Ausgehend von dieser Konzeption und der zeitlichen Abfolge der Zulassungsentscheidungen der einzelnen Staustufen in der Kraftwerkskette (E …: 16.12.1959; O …: 4.8.1959; R …: 12.12.1962; F …: 25.2.1960) erschließt sich für den Senat nicht, weshalb die zeitlich erste Zulassung der Gewässerbenutzung an der zweiten Staustufe in O … unbeschränkt (d.h. ohne max. Absenkziel) erfolgen hätte sollen, während die danach erteilten Erlaubnisse ein Absenkziel festsetzen (F … ) oder eine spätere Festsetzung durch gesonderten Bescheid verlangen (E … ). Auch der Vorhalt der Antragstellerin, das Ausmaß der Gewässerbenutzung sei ohne Absenkziel ausreichend bestimmt, weil in O … die im Kraftwerk E … verarbeiteten Werkwassermengen ankämen, überzeugt nicht, da das Absenkziel an der Staustufe E … nicht festgelegt wurde (vgl. B.v. 1.2.2022 – Az. 8 CS 21.1056).
(c) Hinzu kommt, dass die Betroffenen vor der Festlegung des Absenkziels keine Möglichkeit hatten, begründete Einwendungen zu erheben (vgl. Niederschrift vom 21.8.1968 über die Verhandlungstagfahrt am 9.7.1968 S. 5, VG-Akte Az. Au 9 K 20.2777, Anlagenkonvolut Landratsamt, Anlage 12). Befürchtete nachteilige Wirkungen der Absenkung auf die Fischerei wurden erst danach – im Rahmen der nachgelagerten Verfahren zur wasserrechtlichen Gestattung des Schwellbetriebs – eingehend und langwierig (bis zur Erteilung der Bewilligung vom 27.9.1976) erörtert und geprüft.
(d) Lassen sich Inhalt und Umfang eines alten Benutzungsrechts trotz Untersuchung (Art. 24 BayVwVfG) nicht aufklären, so trägt derjenige die Beweislast, der sich auf den Fortbestand des Altrechts beruft (vgl.
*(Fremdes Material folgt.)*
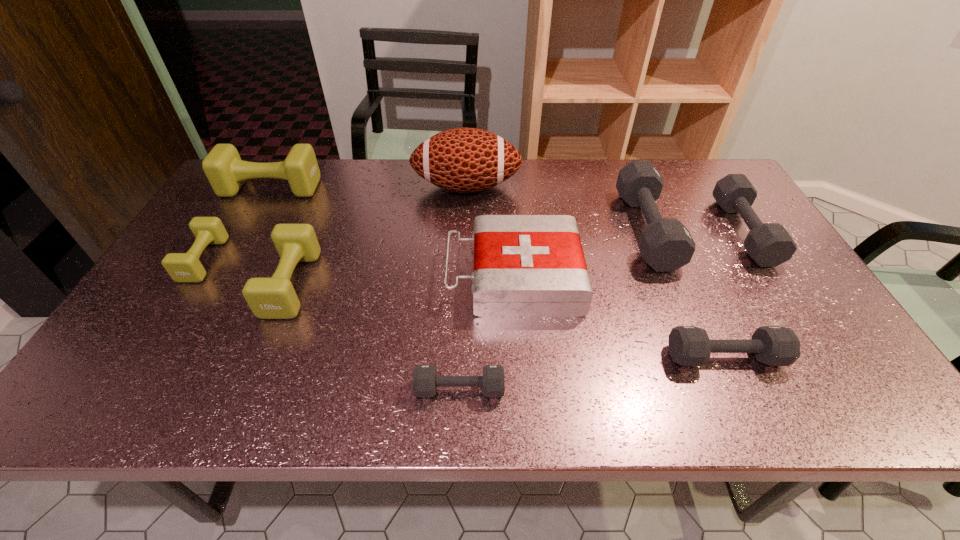 I want to click on football, so point(466,160).

The image size is (960, 540). What are the coordinates of `the farthest olive dumbbell` in the screenshot? It's located at click(x=223, y=167).

Where is `the biggest gray dumbbell`? The width and height of the screenshot is (960, 540). the biggest gray dumbbell is located at coordinates (665, 244).

Locate an element on the screen. Image resolution: width=960 pixels, height=540 pixels. the second smallest olive dumbbell is located at coordinates (268, 298).

Image resolution: width=960 pixels, height=540 pixels. I want to click on the rightmost gray dumbbell, so click(x=769, y=244).

Locate an element on the screen. The width and height of the screenshot is (960, 540). the second biggest gray dumbbell is located at coordinates (769, 244).

You are a GUI agent. You are given a task and a screenshot of the screen. Output one action in this format:
    pyautogui.click(x=<x>, y=<y>)
    Task: Click on the red first-aid kit
    The width and height of the screenshot is (960, 540).
    Given the screenshot: What is the action you would take?
    pyautogui.click(x=524, y=265)

Find the location of a particular element. The width and height of the screenshot is (960, 540). the second nearest object is located at coordinates (688, 345).

This screenshot has width=960, height=540. What are the coordinates of `the second smallest gray dumbbell` in the screenshot? It's located at (688, 345).

At what (x,y) coordinates should I click in order to perform the action: click on the smallest olive dumbbell. Please return your answer as a coordinate pair (x, y). The width and height of the screenshot is (960, 540). Looking at the image, I should click on (186, 267). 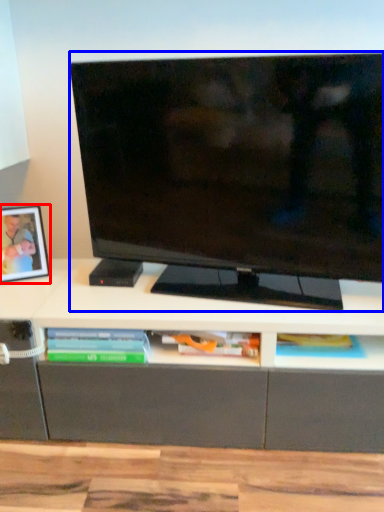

VGH BW, U.v. 1.7.1994 – 8 S 2813/93 – NVwZ-RR 1995, 193 = juris Rn. 27; Drost, Das neue Wasserrecht in Bayern, § 20 WHG Rn. 33; Zöllner in Sieder/Zeitler/Dahme/Knopp, WHG AbwAG, § 20 WHG Rn. 66).
b) Selbst wenn man annimmt, dass der Schwellbetrieb an der Stau- und Kraftwerksanlage O … im Hinblick auf die nach Art. 42, 43 BayWG 1907 erteilte Erlaubnis von der wasserrechtlichen Gestattungspflicht freigestellt war (vgl. § 20 Abs. 1 Satz 1 Nr. 1, 4 WHG, Art. 75 BayWG), wurde dieses Altrecht inzwischen verwirkt.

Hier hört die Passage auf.